ZERO...THE NAME SAYS IT ALL


(The scene opens and we find ourselves in downtown Hartford. Actually, we find ourselves right outside a store. The bright neon signs on the store's window shine bright. Those unmistakable "Budweiser" and "Coors Lite" signs draw our attention to "Hartofrd Wines & Spirits". Yup, you guessed it, we're at a liquor store. And there's only one drunken bastard that would be in a liquor store... and there he is in the flesh. The door to the liquor store swings open and out walks Jack Daniels. And surprise, surprise...Daniels has a bottle of Old No.7 clutched in his right palm. What did you think he was doing in there...asking for directions? ANyway, Daniels walks out of the store, opens the bottle and takes a swig and then begins speaking...)
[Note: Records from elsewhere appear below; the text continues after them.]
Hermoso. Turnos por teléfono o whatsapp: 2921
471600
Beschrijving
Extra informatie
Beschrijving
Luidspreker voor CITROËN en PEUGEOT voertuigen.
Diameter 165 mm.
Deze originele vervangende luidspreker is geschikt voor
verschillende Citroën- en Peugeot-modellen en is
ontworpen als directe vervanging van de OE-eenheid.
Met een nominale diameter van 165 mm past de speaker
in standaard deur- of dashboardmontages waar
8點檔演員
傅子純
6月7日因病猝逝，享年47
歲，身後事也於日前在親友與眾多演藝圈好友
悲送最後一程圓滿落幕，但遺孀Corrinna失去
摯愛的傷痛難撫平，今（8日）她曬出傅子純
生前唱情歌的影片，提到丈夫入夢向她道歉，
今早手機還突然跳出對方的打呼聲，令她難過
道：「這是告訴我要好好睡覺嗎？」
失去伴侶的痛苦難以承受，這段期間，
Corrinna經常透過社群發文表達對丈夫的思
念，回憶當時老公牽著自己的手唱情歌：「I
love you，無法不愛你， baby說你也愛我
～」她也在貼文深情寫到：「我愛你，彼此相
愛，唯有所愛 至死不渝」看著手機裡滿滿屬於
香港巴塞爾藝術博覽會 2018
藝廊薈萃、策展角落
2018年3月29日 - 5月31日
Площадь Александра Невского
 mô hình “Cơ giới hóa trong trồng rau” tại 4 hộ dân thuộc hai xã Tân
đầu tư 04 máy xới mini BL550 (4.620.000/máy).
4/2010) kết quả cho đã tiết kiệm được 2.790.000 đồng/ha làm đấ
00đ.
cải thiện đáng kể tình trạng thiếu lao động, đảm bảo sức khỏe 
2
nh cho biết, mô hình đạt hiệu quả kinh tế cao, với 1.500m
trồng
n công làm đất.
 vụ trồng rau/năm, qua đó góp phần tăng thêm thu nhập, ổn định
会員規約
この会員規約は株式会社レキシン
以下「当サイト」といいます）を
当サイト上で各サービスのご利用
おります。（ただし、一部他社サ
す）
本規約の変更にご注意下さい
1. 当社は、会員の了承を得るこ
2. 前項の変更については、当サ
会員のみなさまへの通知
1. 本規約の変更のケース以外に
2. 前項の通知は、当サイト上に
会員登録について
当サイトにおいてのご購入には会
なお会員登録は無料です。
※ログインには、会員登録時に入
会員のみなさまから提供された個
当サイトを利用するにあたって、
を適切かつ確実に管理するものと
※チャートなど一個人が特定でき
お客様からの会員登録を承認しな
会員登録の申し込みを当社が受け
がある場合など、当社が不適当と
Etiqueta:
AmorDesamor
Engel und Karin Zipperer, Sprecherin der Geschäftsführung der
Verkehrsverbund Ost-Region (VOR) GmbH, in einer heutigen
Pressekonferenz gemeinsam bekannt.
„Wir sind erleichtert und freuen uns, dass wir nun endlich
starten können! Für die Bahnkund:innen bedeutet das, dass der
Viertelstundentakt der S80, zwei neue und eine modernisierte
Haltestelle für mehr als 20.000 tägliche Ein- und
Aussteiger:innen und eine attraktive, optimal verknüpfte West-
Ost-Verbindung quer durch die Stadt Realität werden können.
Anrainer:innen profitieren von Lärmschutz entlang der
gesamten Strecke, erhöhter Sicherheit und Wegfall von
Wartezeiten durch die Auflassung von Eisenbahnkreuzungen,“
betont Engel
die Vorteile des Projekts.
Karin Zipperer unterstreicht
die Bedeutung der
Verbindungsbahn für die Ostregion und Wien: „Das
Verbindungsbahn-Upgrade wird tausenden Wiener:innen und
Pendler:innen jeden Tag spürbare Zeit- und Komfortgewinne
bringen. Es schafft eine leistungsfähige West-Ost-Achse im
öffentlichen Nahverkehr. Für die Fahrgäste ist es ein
Jack Daniels: Ah...ya know, there's a first for everything. Your first steps. Your first words. Your first friend. Your first time riding a bike. Your first kiss. Your first time gettin' your groove on. And believe it or not, there's even a first time for some things for my opponent this week on Shockwave. Although his name suggests otherwise, even Zero has had his share of firsts. The first time he spoke his unbearable words. The first time he laced up those boots, stepped into a ring and stunk the arena up. The first time he stuck his nose up somebody's ass to get anywhere in this business. Yeah believe it or not, there's a first for everythin'. And Monday night... Monday night is gonna be Zero's first well deserved ass whoopen courtesy of a drunken bastard that has bigger and better things to take care of than waste his time with Zero.

Ya know, it really surprises me Zero. As long as two people like us have been 'round, we have never stepped in between the ropes and gone one on one. Now why is that? Some might think it's cuz our styles never really matched, but rather clashed. Some think it's cuz we always had a different agenda. And hell, when ya stop and think 'bout it and look at the facts, that's true. But just a small part of it. Ya see, stop and think 'bout it Zero. Or is that too much to ask of ya? We both had ourselves a long run back in that fed in New York, hell the name of it slips my mind, but that ain't the important thing here. And yet, we only crossed paths maybe once or twice in tag action. We both went in our own direction. Now everyone knows damn well that this drunken bastard went on to become a 3-time Heavyweight Champion there. But where were ya? Ya were down in the lower classes fightin' jackasses like Johnny Napalm for the TV title. And wouldn't ya know it...ya actually won it. Well congratu-fuckin'-lations Zero. Ya know what ya just proved. That ya were the best mid-carder and nuttin' more. And by holdin' that title for 116 days? That ya are the kind of mid-carders...nuttin' more, nuttin' less Zero. And that's the plain hard facts. Jack Daniels was on the top of the rasslin' mountain, etchin' his name in stone. And hell, this drunken bastard is still on top of the mountain. And as for ya Zero, ya were on the very bottom, scratchin' and clawin' your way to the top. But ya never made it, now did ya? And even today, still scratchin' your way on up. And after days...weeks...years of scratchin' and clawin' your way up, ya finally made it Zero...good for ya. Ya finally made that big step from Slugfest to Shockwave. Hell, seein' as it's a momentous occasion in your pathetic life, this drunken bastard is gonna have a drink to that.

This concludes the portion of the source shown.